We are thrilled to release the third edition of the quarterly Skyhigh Cloud Adoption and Risk Report. The purpose of the report, as before, is to provide hard data on the actual use of cloud services within enterprises of all sizes. This report summarizes anonomized data from approximately 8.3 million users across 250 companies and 10 industries.

The key findings from the report are listed below and the full report and infographic can be downloaded here.

Use of Cloud Services is Accelerating

Data from more than 250 organizations shows that 3,571 cloud services are in use across more than 8.3 million users, as opposed to 2,675 last quarter (33% growth). 759 cloud services are in use by an organization on average, as opposed to 626 last quarter (21% growth).

Percentage of Enterprise-Ready Services is Decreasing

Of the 3,571 cloud services used, only 7% of services were Skyhigh Enterprise-Ready, meaning that they fully satisfied the most stringent requirements for data protection, identity verification, service security, business practices, and legal protection. This is significantly down from 11% last quarter. This suggests that a majority of new cloud services used by employees are exposing organizations to risk.

Fragmented Cloud Service Use is Impeding Collaboration, Driving Greater Risks and Higher Costs

On average, an organization is using 24 different file sharing services and 91 different collaboration services. This not only impedes collaboration and leads to employee frustration, but also results in greater risk since 60% of the file sharing services used are high risk services. IT organizations have a unique opportunity to drive consolidation while continuing to offer choices to their employees.

Astonishingly, One-Third of Cloud Services Were Vulnerable to Heartbleed

Out of the 3,571 services in use, 33% (1,173) were vulnerable to the Heartbleed bug – leaving user data, passwords, and private keys open to theft. Due to the steps cloud service providers have taken to protect themselves, that number has gradually declined to less than 1%.

18% of Use is from Windows XP

Microsoft ended support for its Windows XP Operating System on April 8. For the most part, enterprises have upgraded from XP to the latest operating systems, but a significant 18% of companies had at least 1,000 devices running XP that were accessing public cloud services. The XP end-of-life event means that these devices may be unpatched and vulnerable, exposing the organizations to risk.

Malware: A Pervasive Threat

The malware problem is alive and well as 29% of organizations had anomalous cloud access indicative of malware. In addition, 16% of organizations had anomalous cloud access to services that store business critical data, introducing an even higher level of risk.

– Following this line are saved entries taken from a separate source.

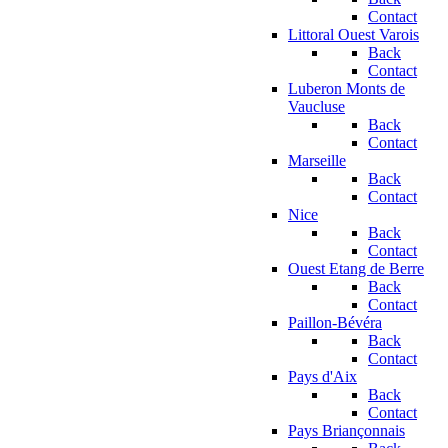
Contact
Littoral Ouest Varois
Back
Contact
Luberon Monts de
Vaucluse
Back
Contact
Marseille
Back
Contact
Nice
Back
Contact
Ouest Etang de Berre
Back
Contact
Paillon-Bévéra
Back
Contact
Pays d'Aix
Back
Contact
Pays Briançonnais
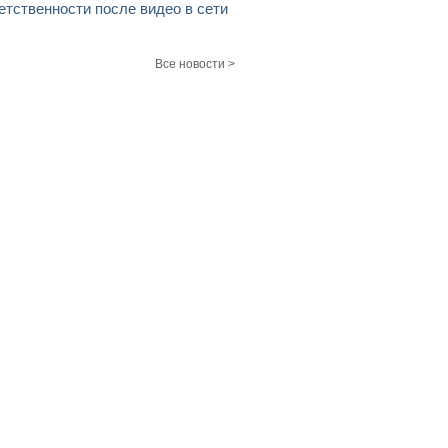
етственности после видео в сети
Все новости >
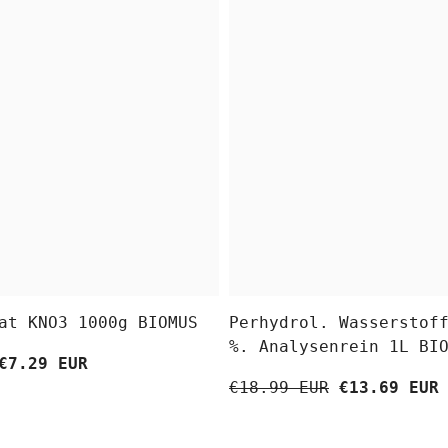
at KNO3 1000g BIOMUS
Perhydrol. Wasserstof
%. Analysenrein 1L BI
€7.29 EUR
€18.99 EUR
€13.69 EUR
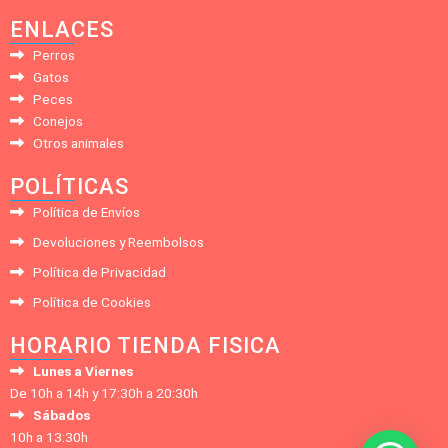
ENLACES
Perros
Gatos
Peces
Conejos
Otros animales
POLÍTICAS
Política de Envíos
Devoluciones y Reembolsos
Política de Privacidad
Política de Cookies
HORARIO TIENDA FISICA
Lunes a Viernes
De 10h a 14h y 17:30h a 20:30h
Sábados
10h a 13:30h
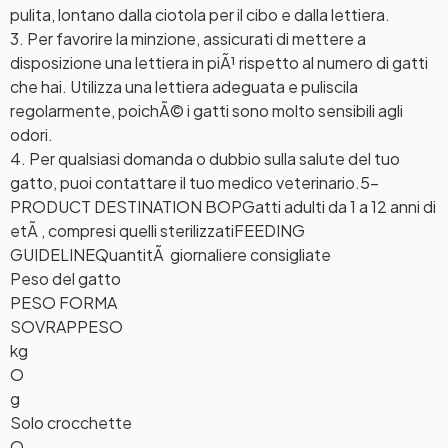
pulita, lontano dalla ciotola per il cibo e dalla lettiera.
3. Per favorire la minzione, assicurati di mettere a
disposizione una lettiera in piÃ¹ rispetto al numero di gatti
che hai. Utilizza una lettiera adeguata e puliscila
regolarmente, poichÃ© i gatti sono molto sensibili agli
odori.
4. Per qualsiasi domanda o dubbio sulla salute del tuo
gatto, puoi contattare il tuo medico veterinario.
5-
PRODUCT DESTINATION BOP
Gatti adulti da 1 a 12 anni di
etÃ , compresi quelli sterilizzati
FEEDING
GUIDELINE
QuantitÃ giornaliere consigliate
Peso del gatto
PESO FORMA
SOVRAPPESO
kg
O
g
Solo crocchette
O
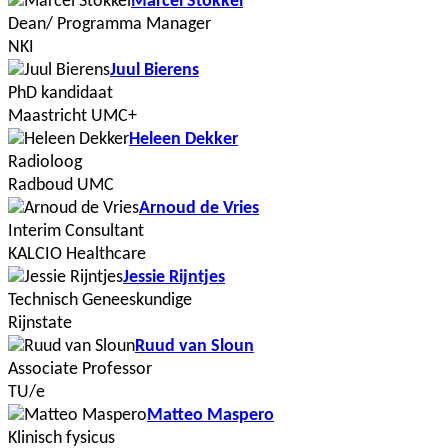
Marcel Stokkel
Dean/ Programma Manager
NKI
Juul Bierens
PhD kandidaat
Maastricht UMC+
Heleen Dekker
Radioloog
Radboud UMC
Arnoud de Vries
Interim Consultant
KALCIO Healthcare
Jessie Rijntjes
Technisch Geneeskundige
Rijnstate
Ruud van Sloun
Associate Professor
TU/e
Matteo Maspero
Klinisch fysicus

EU-Based Cloud Services: From the Frying Pan to the Fire

Given the concerns around the US Patriot Act and US government-issued blind subpoenas, there is a growing school of thought advocating the use of cloud services that are headquartered in privacy-friendly countries (i.e. EU). However, 9% of cloud services headquartered in the EU are high risk, compared to only 5% of cloud services headquartered in the US. So, while EU-based cloud services provide protection from the US Patriot Act, they do expose organizations to greater security risks.